▼

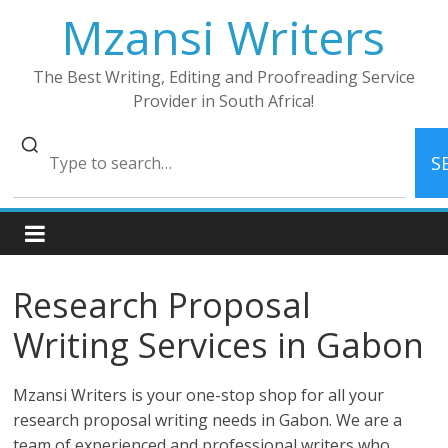
Skip
Mzansi Writers
to
content
The Best Writing, Editing and Proofreading Service
Provider in South Africa!
S
Research Proposal
Writing Services in Gabon
Mzansi Writers is your one-stop shop for all your
research proposal writing needs in Gabon. We are a
team of experienced and professional writers who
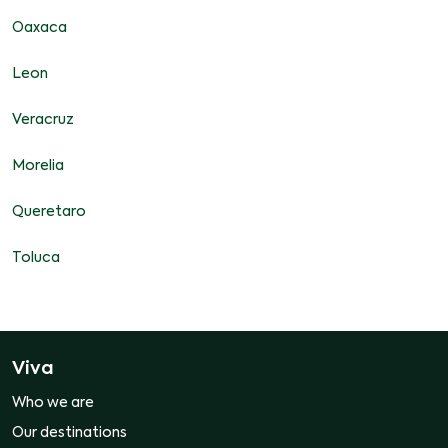
Oaxaca
Leon
Veracruz
Morelia
Queretaro
Toluca
Viva
Who we are
Our destinations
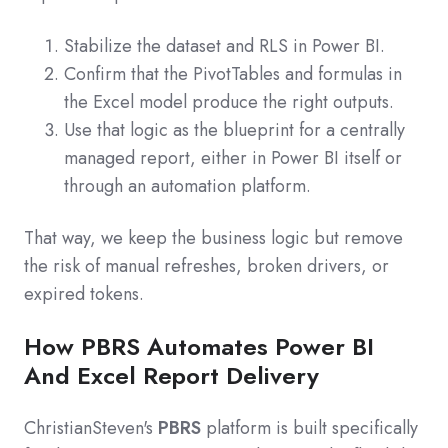
Stabilize the dataset and RLS in Power BI.
Confirm that the PivotTables and formulas in
the Excel model produce the right outputs.
Use that logic as the blueprint for a centrally
managed report, either in Power BI itself or
through an automation platform.
That way, we keep the business logic but remove
the risk of manual refreshes, broken drivers, or
expired tokens.
How PBRS Automates Power BI
And Excel Report Delivery
ChristianSteven's
PBRS
platform is built specifically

▲

Everything in the data above should be set down again exactly, except the pictures.

Skip
Mzansi Writers
to
content
The Best Writing, Editing and Proofreading Service
Provider in South Africa!
S
Research Proposal
Writing Services in Gabon
Mzansi Writers is your one-stop shop for all your
research proposal writing needs in Gabon. We are a
team of experienced and professional writers who
Oaxaca
Leon
Veracruz
Morelia
Queretaro
Toluca
Viva
Who we are
Our destinations
Stabilize the dataset and RLS in Power BI.
Confirm that the PivotTables and formulas in
the Excel model produce the right outputs.
Use that logic as the blueprint for a centrally
managed report, either in Power BI itself or
through an automation platform.
That way, we keep the business logic but remove
the risk of manual refreshes, broken drivers, or
expired tokens.
How PBRS Automates Power BI
And Excel Report Delivery
ChristianSteven's
PBRS
platform is built specifically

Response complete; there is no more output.